King alarmed over road deaths
HM urges govt to up efforts to reduce toll
His Majesty the King has expressed concern after the number of road deaths climbed to nearly 200 halfway through the Seven Dangerous Days of the Songkran festival.
His message, given to Prime Minister Prayut Chan-o-cha, encouraged police, military officers, state agency officials and volunteers to step up efforts to reduce accidents and facilitate safe road travel across the country, deputy government spokesman Werachon Sukondhapatipak said yesterday.
Authorities set the seven-day period, which started last Thursday and will end on Wednesday, for stricter law enforcement, including pressing murder charges against drink-drivers, as statistics show deaths and injuries on the roads surge during the Thai traditional New Year.
The annual carnage began in earnest on the first day this year, with 46 deaths and 482 injuries, including a head-on collision in Bangkok's Thawi Watthana district which left a 16-year-old severely injured and her parents dead.
The King urged the government to ramp up its campaign to reduce the number of deaths and injuries to zero. This has so far only been achieved in Samut Prakan, Lt Gen Werachon said yesterday.
The King wants the government to ensure authorities and volunteers receive all the help they need, the deputy spokesman said.
Gen Prayut said while the government and civic groups are working well to curb accidents, what they need most is full cooperation from drivers.
"Safety must begin with drivers themselves.
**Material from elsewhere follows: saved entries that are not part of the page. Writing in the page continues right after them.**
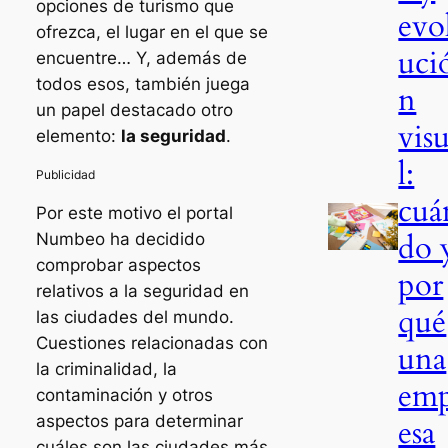
opciones de turismo que
evo
ofrezca, el lugar en el que se
uci
encuentre… Y, además de
todos esos, también juega
n
un papel destacado otro
vis
elemento:
la seguridad
.
l:
cuá
Por este motivo el portal
do 
Numbeo ha decidido
comprobar aspectos
por
relativos a la seguridad en
qué
las ciudades del mundo.
Cuestiones relacionadas con
una
la criminalidad, la
em
contaminación y otros
aspectos para determinar
esa
cuáles son las ciudades más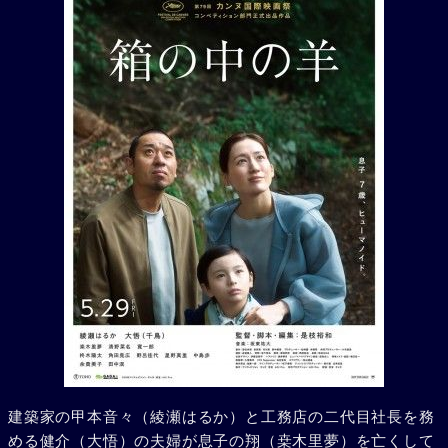
建築家の甲本音々（綾瀬はるか）と工務店の二代目社長を務
める健介（大悟）の夫婦が息子の翔（桒木里夢）を亡くして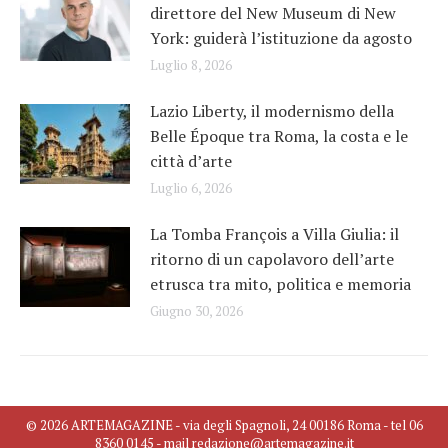
direttore del New Museum di New
York: guiderà l’istituzione da agosto
Luglio 8, 2026
Lazio Liberty, il modernismo della
Belle Époque tra Roma, la costa e le
città d’arte
Luglio 6, 2026
La Tomba François a Villa Giulia: il
ritorno di un capolavoro dell’arte
etrusca tra mito, politica e memoria
Giugno 30, 2026
© 2026 ARTEMAGAZINE - via degli Spagnoli, 24 00186 Roma - tel 06
8360 0145 - mail redazione@artemagazine.it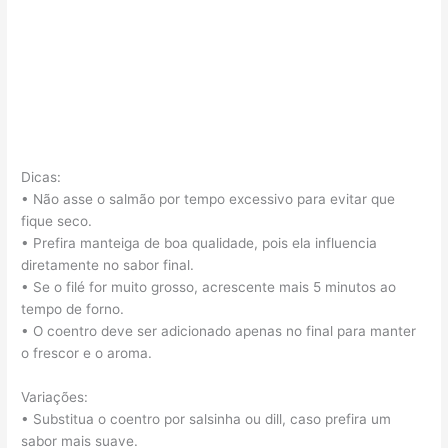
Dicas:
• Não asse o salmão por tempo excessivo para evitar que
fique seco.
• Prefira manteiga de boa qualidade, pois ela influencia
diretamente no sabor final.
• Se o filé for muito grosso, acrescente mais 5 minutos ao
tempo de forno.
• O coentro deve ser adicionado apenas no final para manter
o frescor e o aroma.
Variações:
• Substitua o coentro por salsinha ou dill, caso prefira um
sabor mais suave.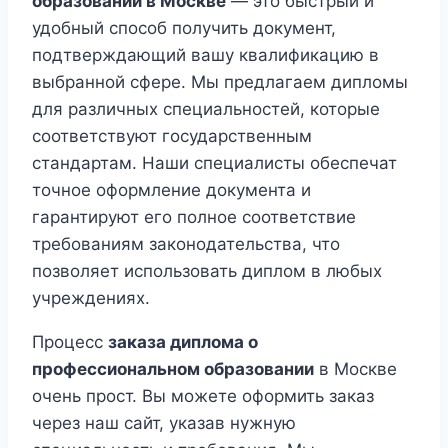
образовании в Москве
— это быстрый и
удобный способ получить документ,
подтверждающий вашу квалификацию в
выбранной сфере. Мы предлагаем дипломы
для различных специальностей, которые
соответствуют государственным
стандартам. Наши специалисты обеспечат
точное оформление документа и
гарантируют его полное соответствие
требованиям законодательства, что
позволяет использовать диплом в любых
учреждениях.
Процесс
заказа диплома о
профессиональном образовании
в Москве
очень прост. Вы можете оформить заказ
через наш сайт, указав нужную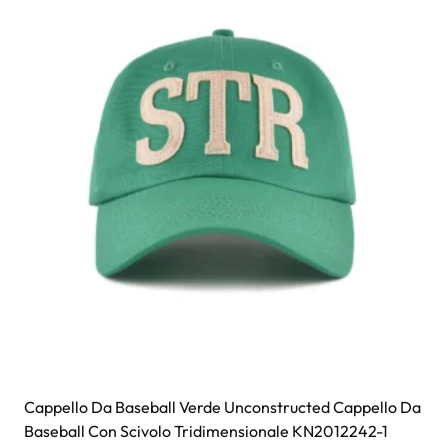
Cappello Da Baseball Verde Unconstructed Cappello Da
Baseball Con Scivolo Tridimensionale KN2012242-1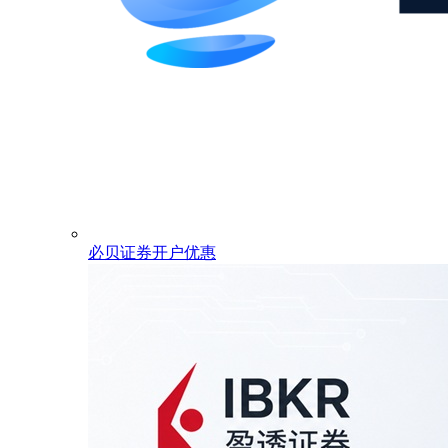
必贝证券开户优惠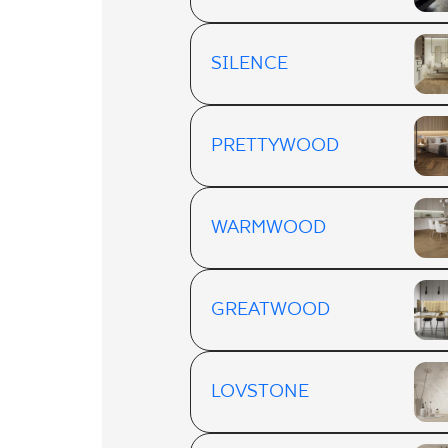
SILENCE
PRETTYWOOD
WARMWOOD
GREATWOOD
LOVSTONE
They have to think of their own lives and those of their families," Gen Prayut said.
"Families can also help by warning them against violating traffic laws," he added.
However, no matter how many legal measures are launched, "if drivers ignore them or find ways to escape punishment, the campaign cannot bear fruit," according to Gen Prayut.
An apparent setback to the government's campaign followed an accident in which a Mercedes-Benz slammed into a vehicle driven by a family of three in Thawi Watthana on Thursday evening.
Police say Somchai Werotepipat, 57, owner of Thai Carbon & Graphite Co, was well over the legal alcohol limit for driving.
They charged him with premeditated murder, in line with the government's get-tough directive.
However, the Taling Chan Court rejected the charge on Saturday, accepting only traffic-related offences including drink-driving causing death.
Though a high number of road accidents have been reported over the holiday so far, national police chief Chakthip Chaijinda was optimistic when he looked at the figures from April 11 to 13.
Compared with last year's toll, deaths have fallen by 17%; injuries by 9.4% and accidents by 9.7%, he said.
Over this three-day period, authorities have taken court action over nearly 10,000 traffic offence cases, mostly for drink-driving, Suriyan Hongwilai, spokesman for the Courts of Justice, said yesterday.
Several thousand offenders were prosecuted, with their cars and motorcycles impounded, Mr Suriyan said.
A total of 1,685 motorcycles and 609 cars were seized from drivers who tested positive for drink-driving, Col Sirichan Ngathong, deputy spokeswoman for the National Council for Peace and Order said yesterday. Legal action was taken against more than 27,000 drivers and over 44,000 motorcyclists, she said.